By last Friday October 14th there were fewer than 100 container ships stuck waiting off North American ports, some 35% off the recent highs, but still considerably higher than the single-digit norms pre-Covid.

The number of ships waiting off North American ports peaked at around 150 in January, at which time the waiting vessels were almost exclusively waiting off the West Coast.

Los Angeles and Long Beach, California, then improved their cargo flows, but the queue went back above 150 in late July.
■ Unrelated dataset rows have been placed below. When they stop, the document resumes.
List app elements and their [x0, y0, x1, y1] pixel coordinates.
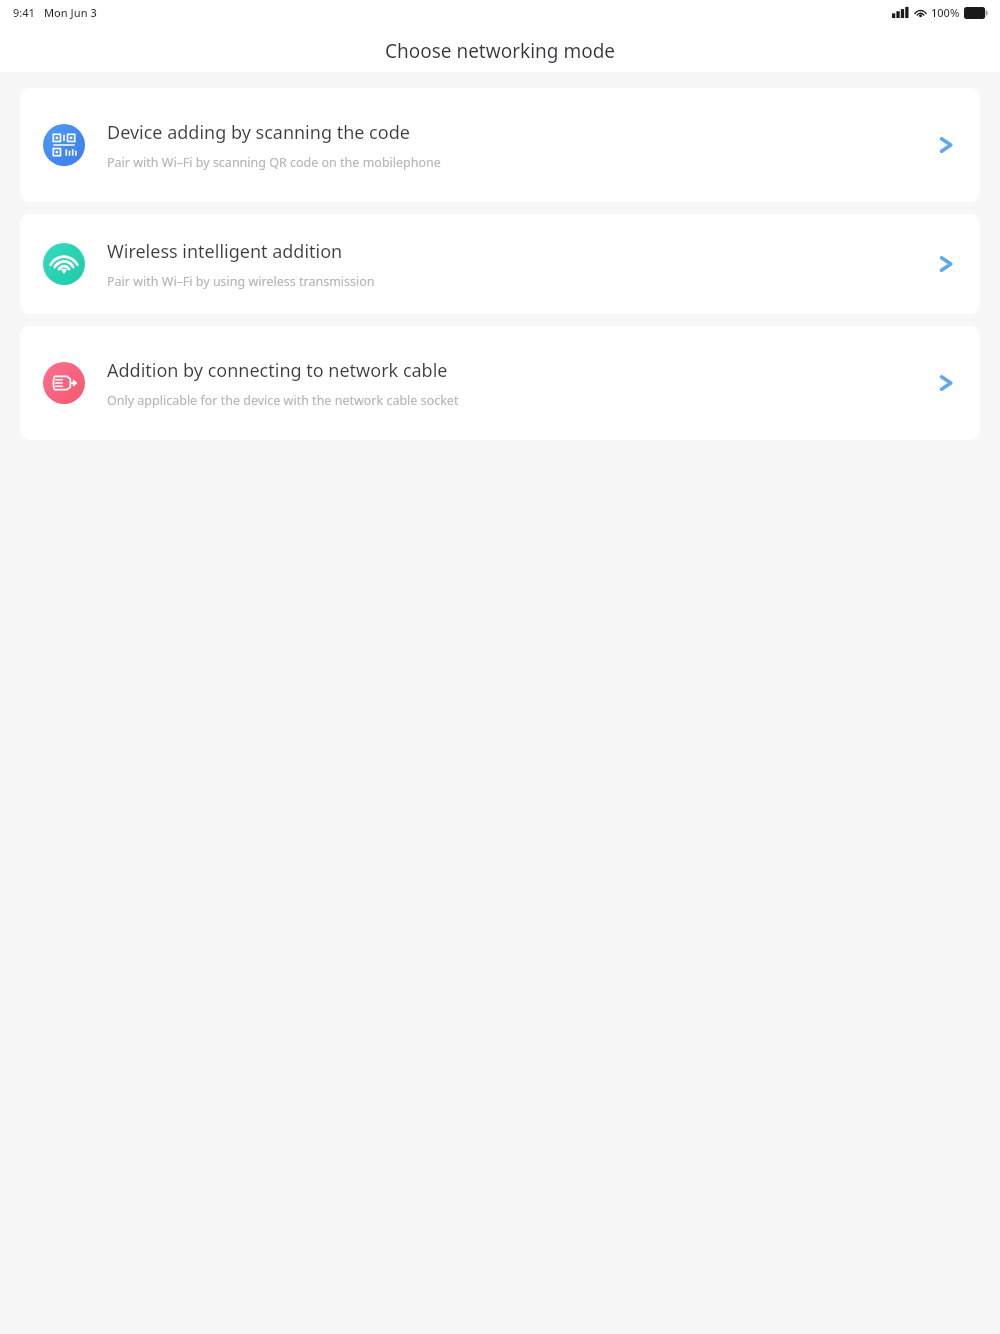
- other: Open: [938, 370, 954, 396]
- staticText: Wireless intelligent addition: [107, 239, 343, 264]
- staticText: Device adding by scanning the code: [107, 120, 410, 145]
- other: Network cable: [43, 362, 85, 404]
- staticText: Pair with Wi–Fi by scanning QR code on t…: [107, 154, 441, 171]
- staticText: Mon Jun 3: [44, 5, 97, 20]
- staticText: Only applicable for the device with the …: [107, 392, 459, 409]
- staticText: 9:41: [13, 5, 35, 20]
- button[interactable]: Network cable: [20, 326, 980, 440]
- button[interactable]: Scan QR code: [20, 88, 980, 202]
- other: Wireless: [43, 243, 85, 285]
- button[interactable]: Wireless: [20, 214, 980, 314]
- staticText: Addition by connecting to network cable: [107, 358, 448, 383]
- staticText: Choose networking mode: [0, 38, 1000, 64]
- other: Open: [938, 251, 954, 277]
- staticText: 100%: [931, 5, 960, 20]
- staticText: Pair with Wi–Fi by using wireless transm…: [107, 273, 375, 290]
- other: Scan QR code: [43, 124, 85, 166]
- other: Open: [938, 132, 954, 158]
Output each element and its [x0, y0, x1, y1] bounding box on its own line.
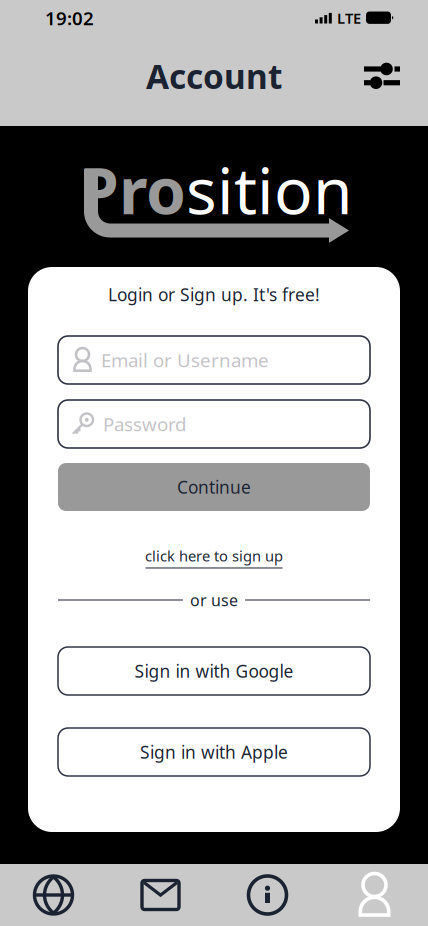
- button[interactable]: Settings: [354, 48, 410, 104]
- staticText: Continue: [177, 476, 251, 498]
- staticText: Email or Username: [101, 348, 269, 372]
- staticText: or use: [190, 589, 238, 611]
- button[interactable]: Continue: [58, 463, 370, 511]
- staticText: Account: [146, 54, 282, 98]
- button[interactable]: Sign in with Google: [58, 647, 370, 695]
- button[interactable]: Explore: [0, 864, 107, 926]
- button[interactable]: Info: [214, 864, 321, 926]
- staticText: Login or Sign up. It's free!: [108, 283, 320, 306]
- button[interactable]: Account: [321, 864, 428, 926]
- staticText: 19:02: [45, 6, 94, 30]
- staticText: Sign in with Google: [134, 660, 294, 682]
- button[interactable]: Messages: [107, 864, 214, 926]
- button[interactable]: Sign in with Apple: [58, 728, 370, 776]
- staticText: sition: [186, 147, 353, 232]
- staticText: Pro: [79, 147, 186, 232]
- staticText: Sign in with Apple: [140, 740, 288, 764]
- staticText: click here to sign up: [145, 546, 283, 566]
- staticText: Password: [103, 412, 186, 436]
- button[interactable]: click here to sign up: [143, 543, 285, 572]
- staticText: LTE: [337, 8, 361, 28]
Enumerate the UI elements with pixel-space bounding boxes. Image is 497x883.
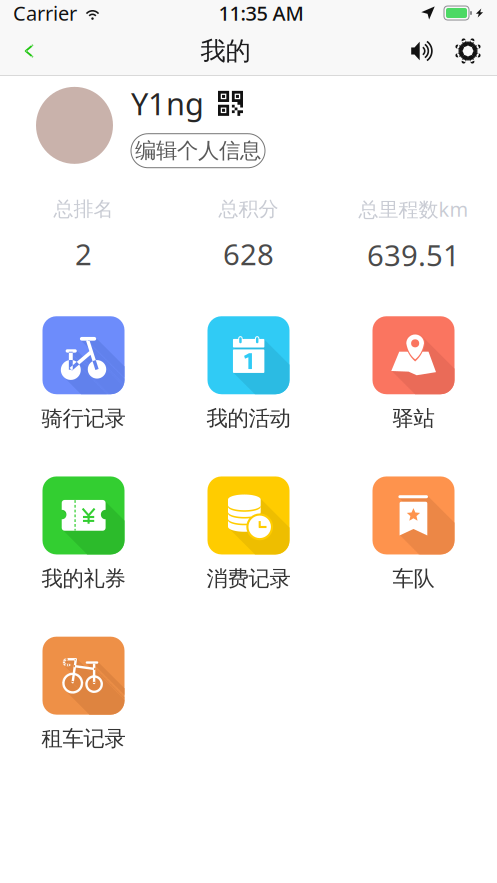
staticText: 驿站 [392,405,434,431]
button[interactable]: 租车记录 [1,637,166,752]
button[interactable]: Settings [445,28,491,74]
staticText: 11:35 AM [218,0,304,26]
button[interactable]: Back [6,28,52,74]
button[interactable]: 驿站 [331,316,496,431]
button[interactable]: 消费记录 [166,476,331,592]
staticText: 总积分 [218,197,278,221]
staticText: 租车记录 [42,726,126,752]
button[interactable]: 骑行记录 [1,316,166,431]
button[interactable]: 我的礼券 [1,476,166,592]
staticText: 639.51 [367,235,460,274]
staticText: 2 [75,234,92,273]
staticText: 骑行记录 [42,405,126,431]
staticText: 我的礼券 [42,565,126,592]
button[interactable]: Sound [399,28,445,74]
staticText: 我的活动 [206,405,290,431]
staticText: 车队 [392,565,434,592]
staticText: Carrier [13,0,77,26]
button[interactable]: My QR code [218,91,243,116]
staticText: 总里程数km [358,196,468,222]
staticText: 编辑个人信息 [135,138,261,164]
staticText: 总排名 [54,197,114,221]
staticText: 我的 [200,35,250,66]
staticText: Y1ng [131,83,204,124]
button[interactable]: 我的活动 [166,316,331,431]
staticText: 消费记录 [206,565,290,592]
staticText: 628 [223,234,274,273]
button[interactable]: 车队 [331,476,496,592]
button[interactable]: 编辑个人信息 [131,134,265,168]
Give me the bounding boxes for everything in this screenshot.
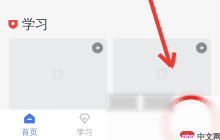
staticText: 学习 <box>22 16 48 32</box>
button[interactable]: Play <box>92 42 103 53</box>
staticText: php <box>182 132 194 140</box>
button[interactable]: 首页 <box>2 110 57 140</box>
staticText: 学习 <box>76 127 92 137</box>
staticText: 中文网 <box>197 132 220 140</box>
button[interactable]: Video <box>113 38 211 109</box>
button[interactable]: Video <box>9 38 107 109</box>
button[interactable]: 学习 <box>57 110 112 140</box>
staticText: 首页 <box>22 127 38 137</box>
button[interactable]: Play <box>196 42 207 53</box>
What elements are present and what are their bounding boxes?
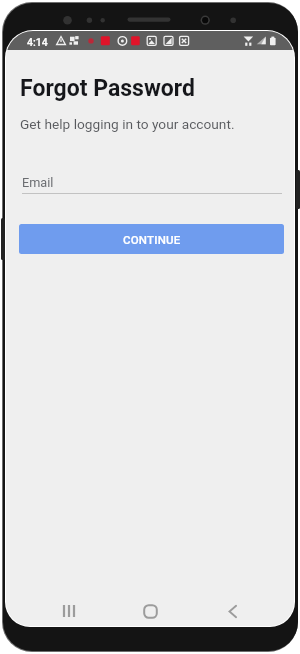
button[interactable]: Back [213, 596, 251, 626]
button[interactable]: Recent apps [50, 596, 88, 626]
button[interactable]: Home [131, 596, 169, 626]
staticText: Get help logging in to your account. [20, 116, 235, 132]
staticText: 4:14 [27, 36, 48, 48]
staticText: Forgot Password [20, 75, 196, 102]
button[interactable]: CONTINUE [19, 224, 284, 254]
staticText: Email [22, 175, 54, 190]
staticText: CONTINUE [123, 233, 181, 246]
button[interactable]: Email [22, 175, 282, 194]
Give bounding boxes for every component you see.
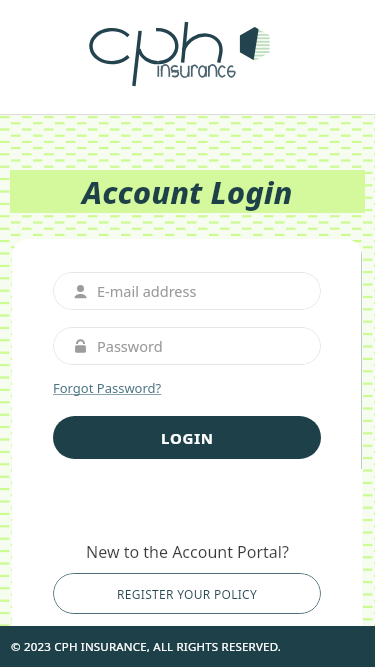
button[interactable]: E-mail address xyxy=(53,272,321,310)
staticText: Account Login xyxy=(82,171,293,213)
staticText: LOGIN xyxy=(161,428,214,448)
staticText: Forgot Password? xyxy=(53,379,162,397)
button[interactable]: Password xyxy=(53,327,321,365)
staticText: New to the Account Portal? xyxy=(86,541,289,563)
button[interactable]: LOGIN xyxy=(53,416,321,459)
staticText: © 2023 CPH INSURANCE, ALL RIGHTS RESERVE… xyxy=(11,639,282,655)
staticText: Password xyxy=(97,336,163,356)
staticText: E-mail address xyxy=(97,281,197,301)
button[interactable]: REGISTER YOUR POLICY xyxy=(53,573,321,614)
staticText: REGISTER YOUR POLICY xyxy=(117,586,258,602)
button[interactable]: Forgot Password? xyxy=(53,377,162,399)
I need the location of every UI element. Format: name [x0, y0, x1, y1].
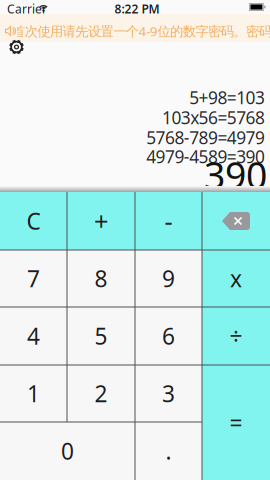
staticText: 8	[94, 263, 108, 294]
staticText: 390	[204, 150, 267, 200]
staticText: 8:22 PM	[114, 1, 160, 17]
staticText: 0	[61, 436, 74, 466]
staticText: 6	[162, 321, 175, 351]
staticText: 103x56=5768	[162, 106, 265, 129]
staticText: =	[230, 407, 242, 438]
button[interactable]	[6, 36, 28, 58]
staticText: 3	[162, 378, 175, 408]
button[interactable]: C	[0, 192, 67, 250]
staticText: 5+98=103	[189, 86, 265, 109]
button[interactable]: 7	[0, 250, 67, 307]
staticText: 2	[94, 378, 108, 408]
button[interactable]: .	[135, 422, 202, 480]
staticText: 7	[27, 263, 40, 294]
button[interactable]: 1	[0, 365, 67, 422]
button[interactable]: ÷	[202, 307, 270, 365]
staticText: x	[230, 263, 242, 294]
staticText: -	[164, 204, 172, 238]
staticText: Carrier	[7, 1, 47, 17]
staticText: C	[26, 206, 40, 236]
staticText: 9	[162, 263, 175, 294]
button[interactable]: 3	[135, 365, 202, 422]
button[interactable]: x	[202, 250, 270, 307]
button[interactable]: 0	[0, 422, 135, 480]
staticText: 4	[27, 321, 40, 351]
staticText: +	[94, 204, 108, 238]
button[interactable]: =	[202, 365, 270, 480]
button[interactable]: 6	[135, 307, 202, 365]
staticText: 5	[94, 321, 108, 351]
staticText: 1	[27, 378, 40, 408]
button[interactable]: -	[135, 192, 202, 250]
button[interactable]: 2	[67, 365, 135, 422]
staticText: .	[166, 436, 172, 466]
button[interactable]: 8	[67, 250, 135, 307]
button[interactable]: +	[67, 192, 135, 250]
staticText: 5768-789=4979	[146, 126, 265, 149]
button[interactable]	[202, 192, 270, 250]
staticText: 首次使用请先设置一个4-9位的数字密码。密码设置	[12, 22, 270, 40]
button[interactable]: 4	[0, 307, 67, 365]
staticText: ÷	[230, 321, 242, 351]
button[interactable]: 5	[67, 307, 135, 365]
button[interactable]: 9	[135, 250, 202, 307]
staticText: 4979-4589=390	[146, 145, 265, 168]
Since then it has gradually declined.

According to an American Shipper survey of MarineTraffic ship-position data, together with the latest queue lists from California ports, as of noon last Friday there were 27 container vessels off the West Coast and 72 off the East and Gulf coasts.

Savannah, Georgia, continues to have the largest queue, with 29 container vessels waiting, down from a reported 48 in early August,

Elsewhere off East and Gulf coast ports, there were 14 container ships waiting for berths at the Port of New York and New Jersey, seven off the coast of Virginia, two off Florida, two off New Orleans and one off Charleston, South Carolina.

On the other side of the US, there were eight container vessels in the queue off Los Angeles/Long Beach, with 13 ships waiting in Oakland, California.

The fall in queues has been attributed at least in part to the fall-off in demand in the US as interest rates rise. US imports fell by an estimated 12% month-on-month in September.